Join AWHONN, your professional organization. You’ll receive their magazines, you’ll also get discounts on many useful books, national and local conferences, and on their Basic, Intermediate, and Advanced Fetal Heart Monitoring classes. The Basic class is online and you may want to take it before you start, although it isn’t necessary or expected. It’s AWHONN that sets national guidelines for many aspects of patient care: nurse/patient ratio for various acuity levels, frequency of assessments for high and low risk patients during different stages of labor, etc. 

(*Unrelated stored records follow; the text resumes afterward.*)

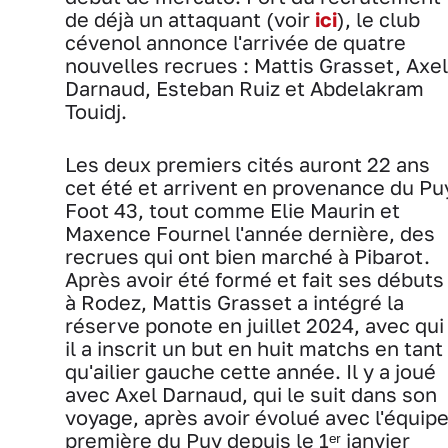
de déjà un attaquant (voir
ici
), le club
cévenol annonce l'arrivée de quatre
nouvelles recrues : Mattis Grasset, Axel
Darnaud, Esteban Ruiz et Abdelakram
Touidj.
Les deux premiers cités auront 22 ans
cet été et arrivent en provenance du Pu
Foot 43, tout comme Elie Maurin et
Maxence Fournel l'année dernière, des
recrues qui ont bien marché à Pibarot.
Après avoir été formé et fait ses débuts
à Rodez, Mattis Grasset a intégré la
réserve ponote en juillet 2024, avec qui
il a inscrit un but en huit matchs en tant
qu'ailier gauche cette année. Il y a joué
avec Axel Darnaud, qui le suit dans son
voyage, après avoir évolué avec l'équip
première du Puy depuis le 1ᵉʳ janvier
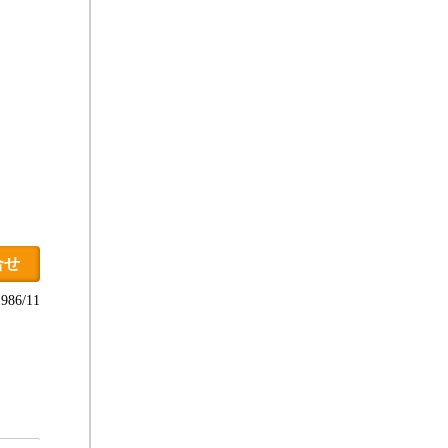
合せ
86/11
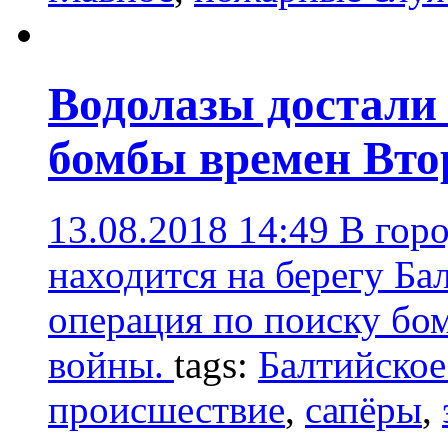
Водолазы достали
бомбы времен Вто
13.08.2018 14:49
В горо
находится на берегу Ба
операция по поиску бо
войны.
tags:
Балтийское
происшествие
,
сапёры
,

L&D has a relatively long orientation period because there’s a lot to learn, much of it physical skills that need practice: assessing cervical dilation, effacement, fetal lie, position, and station, starting IVs, applying electronic external and internal fetal monitoring devices. Things that you have to do in order to learn them. Ask questions, ask for experiences. If you’re having trouble with lady partsl exams, ask if you can do exams on other nurse’s patients (preferably those with epidurals so you’re not causing increased discomfort). Even once you’re off orientation, it’s still OK to ask questions. Nursing is collaborative, ask another nurse to review your monitor strip, do a lady partsl exam that confuses you. We all do it. Ask your preceptor how you’re doing (not every day) and tell her what you’re feeling comfortable with and what you’d like more experiences with. Sometimes two people just don’t mesh and you may need to ask for a different preceptor. Not a request to be made lightly, but is very occasionally necessary. 
 

You’ll do great. Be patient with yourself. So many times you’ll feel stupid and that you’ll never learn it. You’re not and you will. It takes about 6 months to start feeling comfortable with the job, then something will happen and, once again, you’re wondering if you’ll ever get it. You will. In nursing school, I was starting to get worried because I didn’t really like any of the types of nursing I’d experienced. Then I saw my first baby born and knew that was what I wanted to do for the rest of my career. And I did, 45 years in L&D until I retired about 5 years ago. I hope you’ll enjoy it as much as I did.